Imagine a member of your congregation has been journeying with a friend for a long time and finally they’ve had the courage to invite that friend to church. For them it’s a HUGE relational call. They’ve checked ahead of time and the topic that is being covered on the weekend fits well with where their friend is at, it also happens to be the speaker who they just know will connect well with their friend because they are so relational.
Your member feels like all the stars are aligned and makes the call, and to their surprise their friend says yes. Your member thinks, okay I’ve done my part, boy, I really hope my church can deliver. They’ve put their trust in you and hope you can back up. They arrange to meet their friend at the church in the entrance.
Can you imagine your members horror when their friend doesn’t show up.
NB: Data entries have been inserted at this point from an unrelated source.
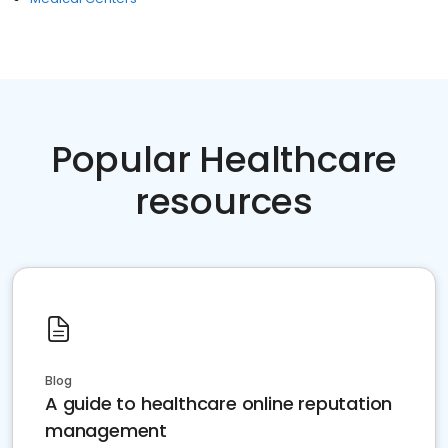
Popular Healthcare
resources
Blog
A guide to healthcare online reputation
management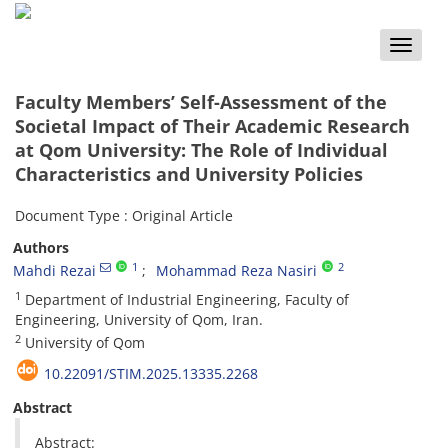
Toggle
naviga
Faculty Members’ Self-Assessment of the
Societal Impact of Their Academic Research
at Qom University: The Role of Individual
Characteristics and University Policies
Document Type : Original Article
Authors
1
2
Mahdi Rezai
Mohammad Reza Nasiri
1
Department of Industrial Engineering, Faculty of
Engineering, University of Qom, Iran.
2
University of Qom
10.22091/STIM.2025.13335.2268
Abstract
Abstract: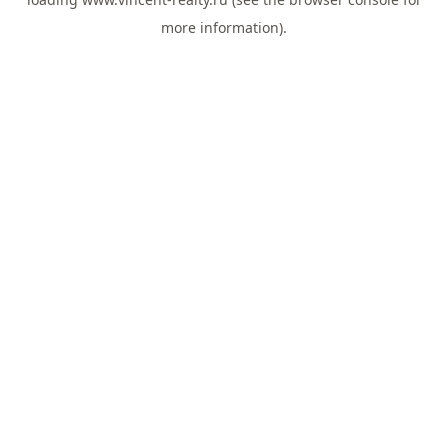
more information).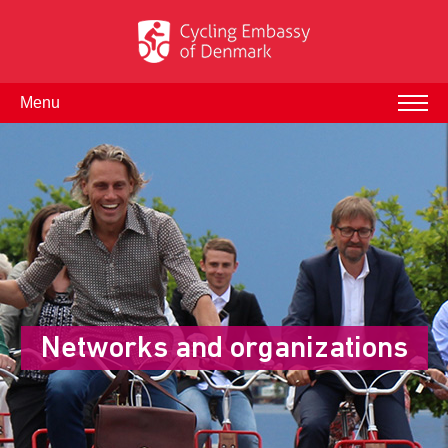
Menu
Networks and organizations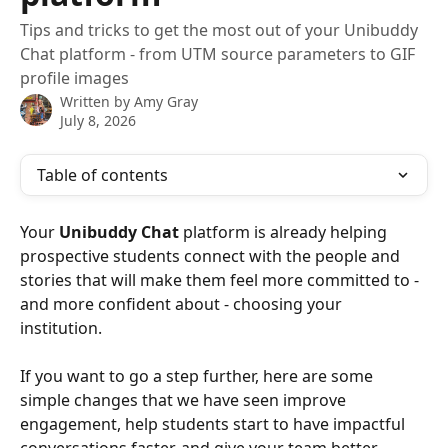
Tips and tricks to get the most out of your Unibuddy
Chat platform - from UTM source parameters to GIF
profile images
Written by
Amy Gray
July 8, 2026
Table of contents
Your 
Unibuddy Chat
 platform is already helping 
prospective students connect with the people and 
stories that will make them feel more committed to -  
and more confident about - choosing your 
institution. 
If you want to go a step further, here are some 
simple changes that we have seen improve 
engagement, help students start to have impactful 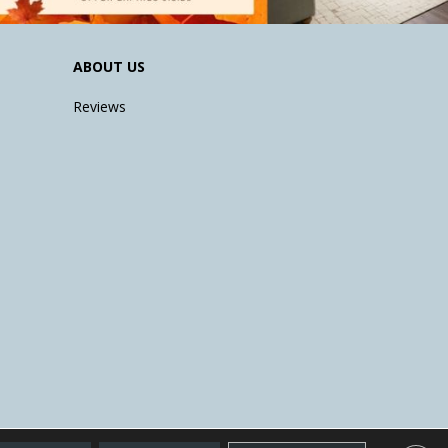
ABOUT US
Reviews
And to make matters worse, when they finally get in contact with them (because their friend feels slightly embarrassed) and they find out they didn’t come because they couldn’t find a park.
Wouldn’t that just suck? Your congregational member is annoyed with you because it wasn’t clear for a first timer where to park, their trust in you just went down a couple of notches. But more importantly, this could of been the one shot at this person coming to church. They may never, ever step foot in any church again.
(By the way, I’m also using a principle I learnt at the conference. Candor. For us to improve in churches we have to be candid and not fudge the facts.)
Here’s the some things I learnt that you can also apply to your own setting:
1) Set expectations– If you have limited parking let people know about it on your website and in any other appropriate communications channel. If you are posting or emailing out a confirmation of a event booking, or a templated email invitation to church spell out that there is limited on site parking. Also;
2) Demonstrate options – Tell the person that is attending an event at your church, or coming to your church for the first time that there are other options available because we all know that (and I’m sure its just me, not you) some people leave arriving at church until the last possible second of the last possible minute (I bring the ‘just in time’ philosophy to a whole new level).
3) Give directions – Show the visitor what other options are available and where they can park, preferably on a really simple map in your confirmation letter, email and on your church website.
4) Staff your carpark and tell your potential visitor that they will get help – A year or so ago I visited Riverview Church in Western Australia. They were in a very similar situation to the church that hosted the conference. Located in an industrial estate with limited parking. But their brilliant solution to this problem was to over compensate with extra volunteers on the ground literally directing you to a parking spot. It was brilliant. It was my first time at the church and I never felt like I would struggle to find a park (And yes, I was using the same ‘just in time’ philosophy). I also felt welcomed and appreciated with the smiles from the car park attendants. You can also add an extra paragraph in your communication piece to reassure your potential visitor not to worry and that helpful car park attendants will be there to direct them to a space.
We are fortunate at my church that we have a huge capacity for parking, well over what we could ever possibly need at our current levels. But if I was in a built up area with limited parking I’d doing this RIGHT NOW.
If you are in a built up area and have limited parking:
1) Check your website
2) Check your communication pieces
Check them and ask yourself ‘Is it clear what parking options are available?’
Some of you right now are thinking ‘so what?’ But believe me it’s my experience that often the most important communication wins or failures are in the detail.
What communication wins or failures have you seen?